Governor Gregoire already took $17.7 million out of the mental health budget on December 1st as part of an earlier round of across the board cuts, with millions more proposed—including $50 million in disability lifeline payments and eliminating the basic health plan for $33 million.

“The consequences impact all of us when the system falls apart,” Tamhas Clinton, a mental health care worker from Compass Health, said in a press release from the health care workers union, SEIU 1199, said this morning.




  • Neville Obama?

    calliong GOPsters on their zingers apparently doesn’t produce shifts in swing voters to vote democratic.

    having the Obama response to gop hostage taking be…to deliver what the gop wants….sort of defeats us all down the line.

    imagine, obama and the d’s would just do nothing, we’d get massive huge tax increases for the millionaires at the cost of only a few hundred dollars a year tax increases for the rest of us. btw that fully pays for an unemployment extension.

    hmm, tis bettter to suffer the slings and arrows of outrageious fortune…or by acting oppose them?

    it’s surely better than giving those hurling slings and arrows a large reward for their slings and arrows. Imagine the campaign donations the millionaires can buy when they all get an extra $100,000 off their taxes. Wow what a business model, finance the GOP, save whopping amounts of taxes. Too bad the democrats enable it to work. With their so called “compromise.”

    “I know, let’s compromise. If he only gets part of the the sudentenland, we get peace in our time!”

  • Anonymous

    “They will give in on extending tax cuts for the wealthy (worth about $60 billion a year) if the GOP will support extending unemployment insurance, which they blocked last week.”

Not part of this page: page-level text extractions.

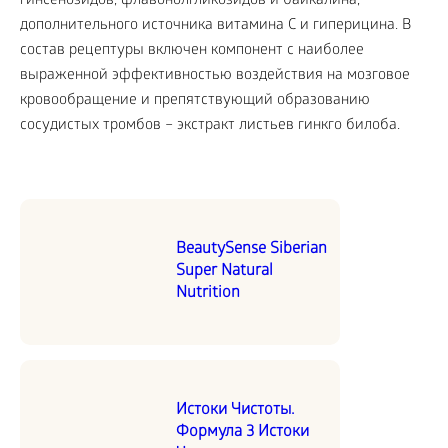
гинсенозидов, флавонолгликозидов и байкалина,
дополнительного источника витамина С и гиперицина. В
состав рецептуры включен компонент с наиболее
выраженной эффективностью воздействия на мозговое
кровообращение и препятствующий образованию
сосудистых тромбов – экстракт листьев гинкго билоба.
BeautySense Siberian
Super Natural
Nutrition
Истоки Чистоты.
Формула 3 Истоки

    The perfect political compromise: more spending with less taxes. Everybody (who faces re-election) wins. My 2-yr old sons says he’s thrilled to get the chance to pay for this decision. I think he’s being sarcastic.

  • Rob

    People who say they care about the deficit and support extending the tax cuts are demonstrably full of sh*t

  • Diogenes

    Ebenezer Scrooge just doesn’t see why he should bear the burden and pay the cost. And he’d like cheaper domestic help too.

  • Diogenes

    Ebenezer Scrooge just doesn’t see why he should bear the burden and pay the cost. And he’d like cheaper domestic help too.

  • http://peacetreefarm.org N in Seattle

    Are you sure the LD25 race was a machine recount? According to RCW 29A.64.021, an election where the percentage difference is under 0.25% and the numerical margin is under 150 votes is recounted manually. The only exception is if both candidates agree to some other method, but I can’t imagine that Representative Morrell would agree to anything less than a hand count of the ballots.

    In fact, if you had just looked at the website of Pierce County Elections, you would have seen confirmation that it was indeed a manual recount. Morrell made up 17 of the 47 votes by which she had trailed crazy Hans, but it wasn’t enough.